--- TASK DETAILS ---
Starting with the line that has "Das Dach des" and finishing with the line that has "met buitenlandse onderzoekers.", set down each line below exactly. Pictures are not copied.

[[ DATA SHOWN, beginning ]]

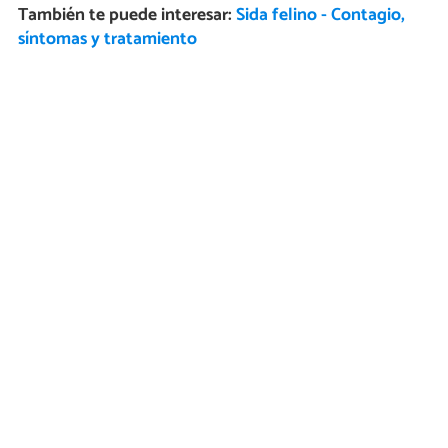
También te puede interesar:
Sida felino - Contagio,
síntomas y tratamiento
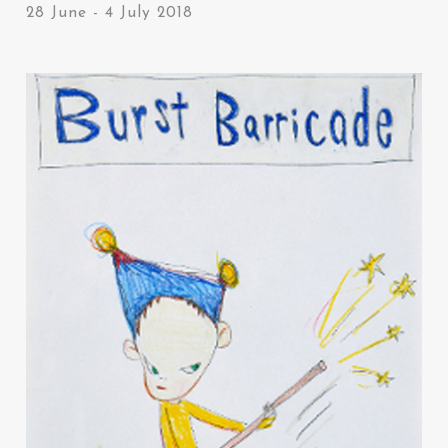
28 June - 4 July 2018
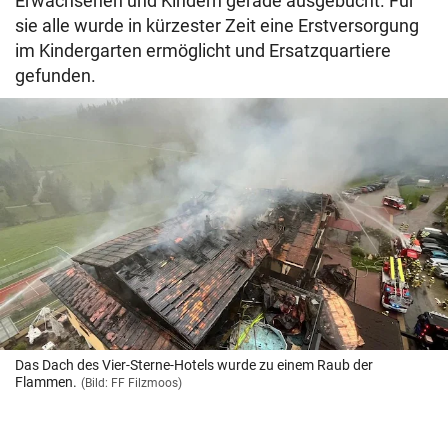
Erwachsenen und Kindern gerade ausgebucht. Für
sie alle wurde in kürzester Zeit eine Erstversorgung
im Kindergarten ermöglicht und Ersatzquartiere
gefunden.
Das Dach des Vier-Sterne-Hotels wurde zu einem Raub der
Flammen.
(Bild: FF Filzmoos)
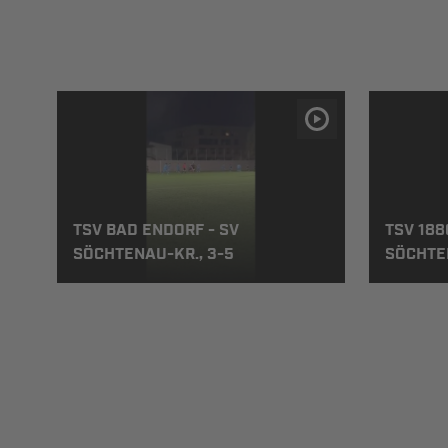
TSV BAD ENDORF - SV
TSV 188
SÖCHTENAU-KR., 3-5
SÖCHTEN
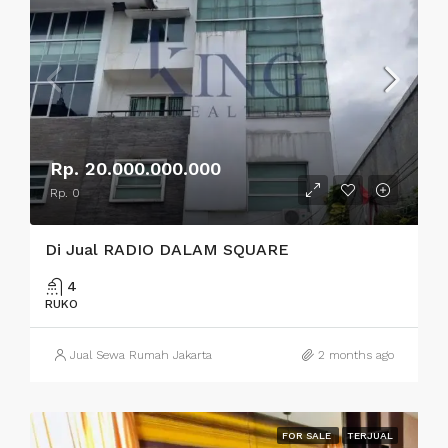
Rp. 20.000.000.000
Rp. 0
Di Jual RADIO DALAM SQUARE
4
RUKO
Jual Sewa Rumah Jakarta
2 months ago
FOR SALE
TERJUAL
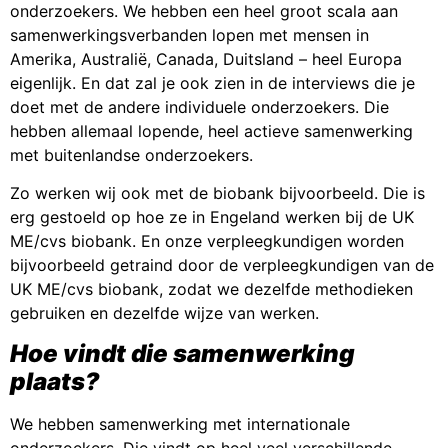
onderzoekers. We hebben een heel groot scala aan
samenwerkingsverbanden lopen met mensen in
Amerika, Australië, Canada, Duitsland – heel Europa
eigenlijk. En dat zal je ook zien in de interviews die je
doet met de andere individuele onderzoekers. Die
hebben allemaal lopende, heel actieve samenwerking
met buitenlandse onderzoekers.
Zo werken wij ook met de biobank bijvoorbeeld. Die is
erg gestoeld op hoe ze in Engeland werken bij de UK
ME/cvs biobank. En onze verpleegkundigen worden
bijvoorbeeld getraind door de verpleegkundigen van de
UK ME/cvs biobank, zodat we dezelfde methodieken
gebruiken en dezelfde wijze van werken.
Hoe vindt die samenwerking
plaats?
We hebben samenwerking met internationale
onderzoekers. Die vindt op heel veel verschillende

[[ DATA SHOWN, end ]]

--- OUTPUT OF THE EXERCISE ---
Das Dach des Vier-Sterne-Hotels wurde zu einem Raub der
Flammen.
(Bild: FF Filzmoos)
TSV BAD ENDORF - SV
TSV 188
SÖCHTENAU-KR., 3-5
SÖCHTEN
Rp. 20.000.000.000
Rp. 0
Di Jual RADIO DALAM SQUARE
4
RUKO
Jual Sewa Rumah Jakarta
2 months ago
FOR SALE
TERJUAL
onderzoekers. We hebben een heel groot scala aan
samenwerkingsverbanden lopen met mensen in
Amerika, Australië, Canada, Duitsland – heel Europa
eigenlijk. En dat zal je ook zien in de interviews die je
doet met de andere individuele onderzoekers. Die
hebben allemaal lopende, heel actieve samenwerking
met buitenlandse onderzoekers.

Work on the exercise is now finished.